From: Nadav Amit <namit@vmware.com>
To: Byungchul Park <byungchul@sk.com>
Cc: Linux Kernel Mailing List <linux-kernel@vger.kernel.org>,
linux-mm <linux-mm@kvack.org>,
"kernel_team@skhynix.com" <kernel_team@skhynix.com>,
Andrew Morton <akpm@linux-foundation.org>,
"ying.huang@intel.com" <ying.huang@intel.com>,
"xhao@linux.alibaba.com" <xhao@linux.alibaba.com>,
"mgorman@techsingularity.net" <mgorman@techsingularity.net>,
"hughd@google.com" <hughd@google.com>,
"willy@infradead.org" <willy@infradead.org>,
"david@redhat.com" <david@redhat.com>,
"peterz@infradead.org" <peterz@infradead.org>,
Andy Lutomirski <luto@kernel.org>,
Thomas Gleixner <tglx@linutronix.de>,
"mingo@redhat.com" <mingo@redhat.com>,
"bp@alien8.de" <bp@alien8.de>,
"dave.hansen@linux.intel.com" <dave.hansen@linux.intel.com>
Subject: Re: [v3 2/3] mm: Defer TLB flush by keeping both src and dst folios at migration
Date: Thu, 9 Nov 2023 10:16:57 +0000 [thread overview]
Message-ID: <C47A7C40-BE3E-4F0F-B854-D40D4795A236@vmware.com> (raw)
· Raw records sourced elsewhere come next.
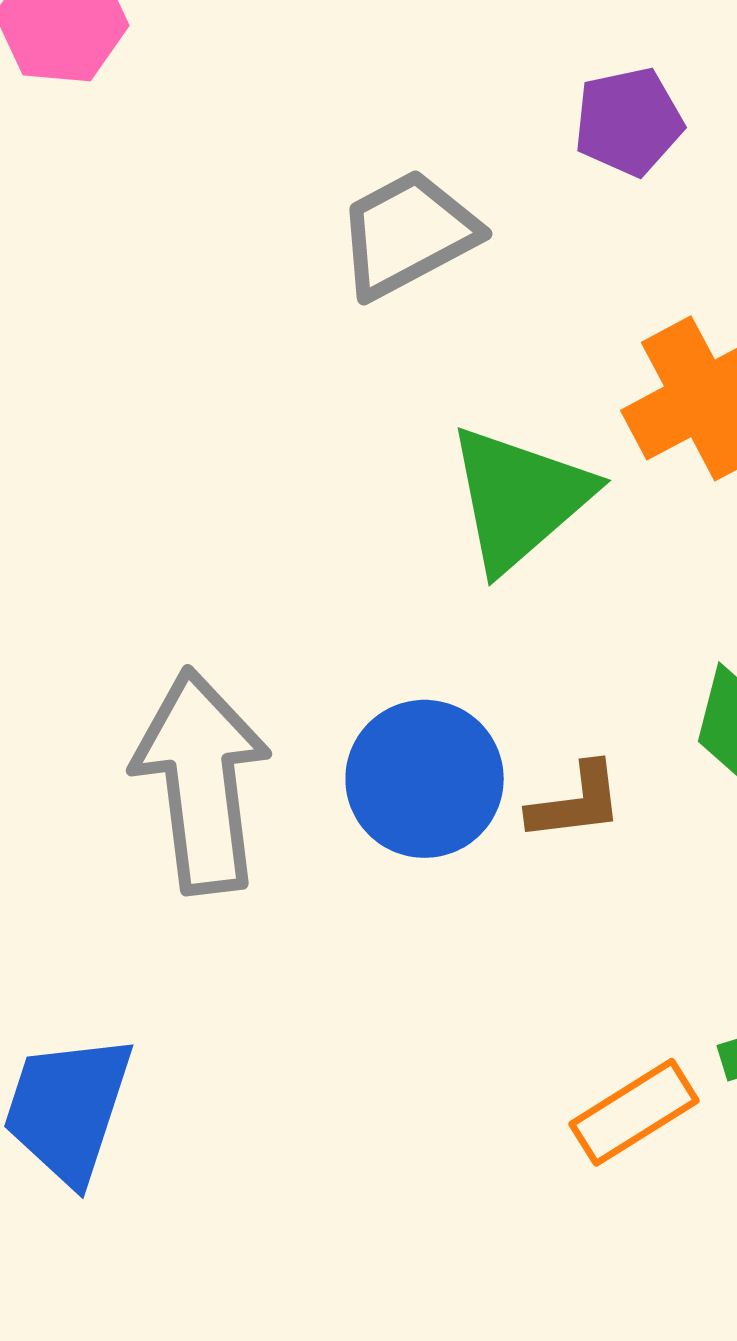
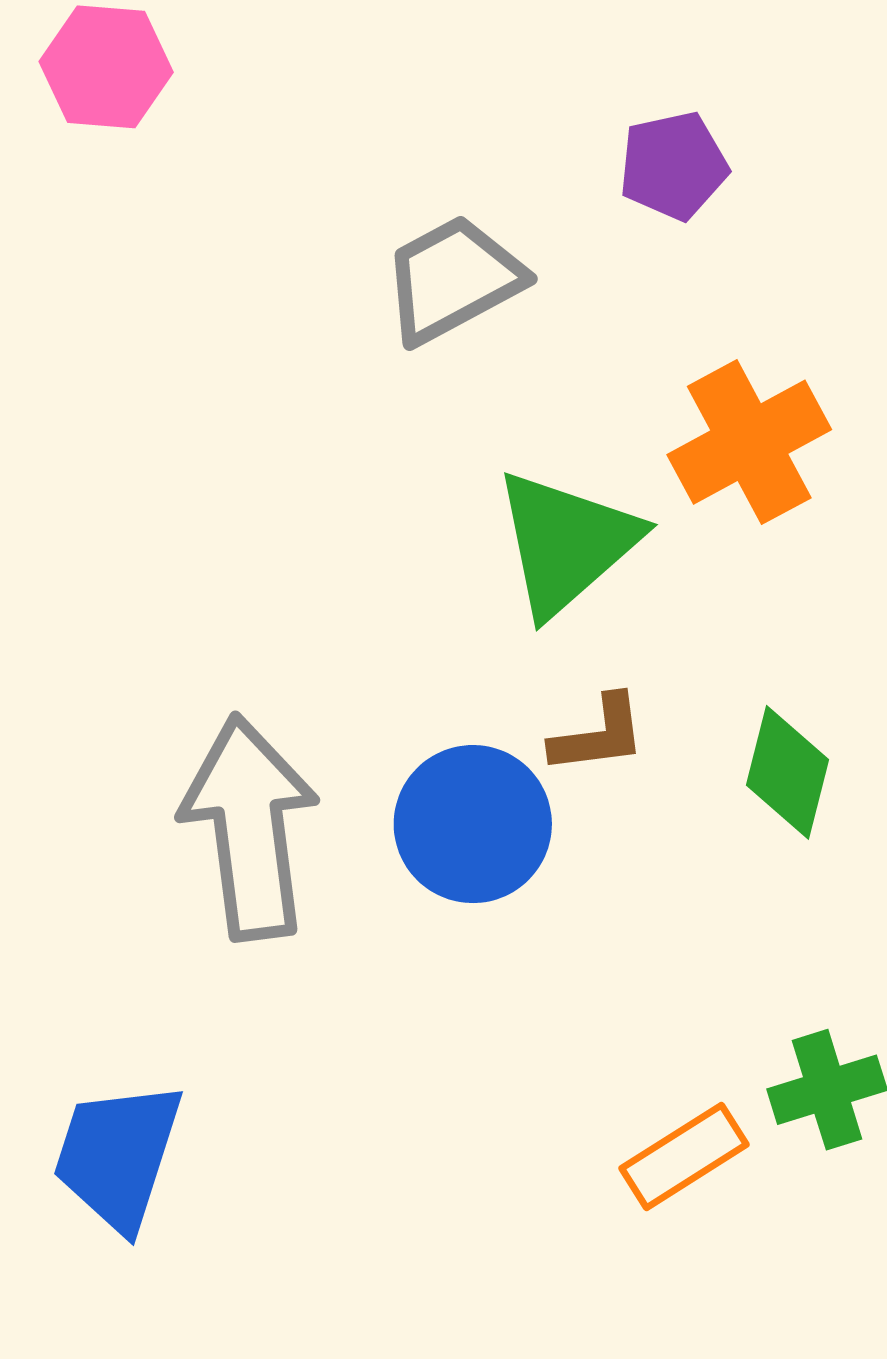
brown L-shape: (576, 802) -> (598, 735), moved

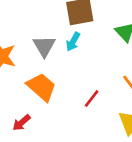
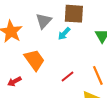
gray triangle: (44, 46) -> (44, 21), moved

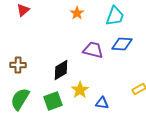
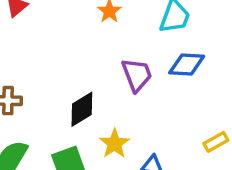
purple trapezoid: (93, 50) -> (137, 75), turned 55

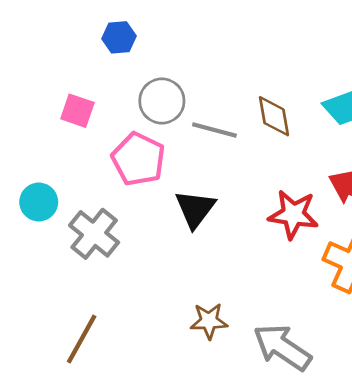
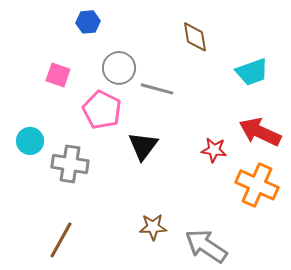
brown diamond: (274, 116) -> (195, 37), moved
red star: (293, 214) -> (214, 150), size x0.7
gray cross: (94, 234) -> (70, 164), turned -30

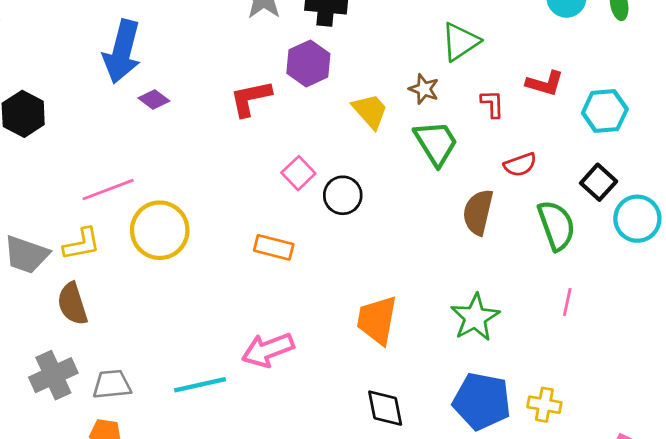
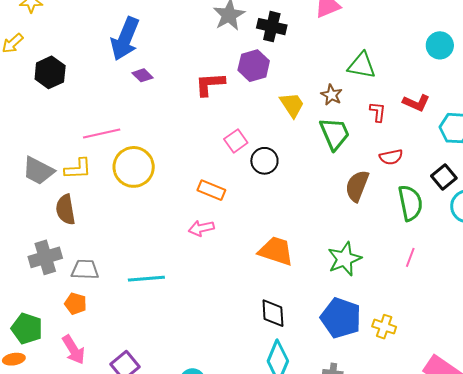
green triangle: (460, 42) -> (362, 65), turned 36
orange trapezoid: (377, 320) -> (276, 251), turned 90
pink arrow: (268, 350) -> (201, 228), moved, size x0.7

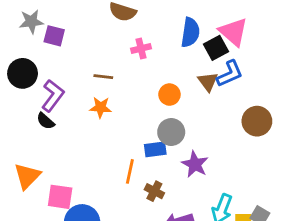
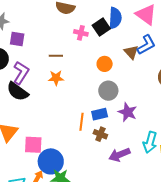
purple square: (54, 36) -> (17, 39), moved
black square: (216, 48) -> (101, 27), moved
pink cross: (141, 49) -> (81, 33), turned 32
black semicircle: (46, 121) -> (18, 91), size x1.6
blue rectangle: (155, 149) -> (100, 114), moved

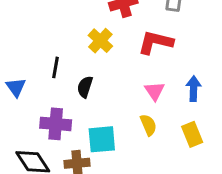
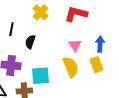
yellow semicircle: (148, 125) -> (71, 67), size x1.5
yellow rectangle: (192, 134) -> (97, 65), moved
In-Reply-To: <20231108041208.GA40954@system.software.com>
> On Nov 8, 2023, at 6:12 AM, Byungchul Park <byungchul@sk.com> wrote:
>
> !! External Email
>
> On Mon, Oct 30, 2023 at 09:51:30PM +0900, Byungchul Park wrote:
>>>> diff --git a/mm/memory.c b/mm/memory.c
>>>> index 6c264d2f969c..75dc48b6e15f 100644
>>>> --- a/mm/memory.c
>>>> +++ b/mm/memory.c
>>>> @@ -3359,6 +3359,19 @@ static vm_fault_t do_wp_page(struct vm_fault *vmf)
>>>> if (vmf->page)
>>>> folio = page_folio(vmf->page);
>>>>
>>>> + /*
>>>> + * This folio has its read copy to prevent inconsistency while
>>>> + * deferring TLB flushes. However, the problem might arise if
>>>> + * it's going to become writable.
>>>> + *
>>>> + * To prevent it, give up the deferring TLB flushes and perform
>>>> + * TLB flush right away.
>>>> + */
>>>> + if (folio && migrc_pending_folio(folio)) {
>>>> + migrc_unpend_folio(folio);
>>>> + migrc_try_flush_free_folios(NULL);
>>>
>>> So many potential function calls… Probably they should have been combined
>>> into one and at least migrc_pending_folio() should have been an inline
>>> function in the header.
>>
>> I will try to change it as you mention.
>>
>>>> + }
>>>> +
>>>
>>> What about mprotect? I thought David has changed it so it can set writable
>>> PTEs.
>>
>> I will check it out.
>
> I found mprotect stuff is already performing TLB flushes needed for it.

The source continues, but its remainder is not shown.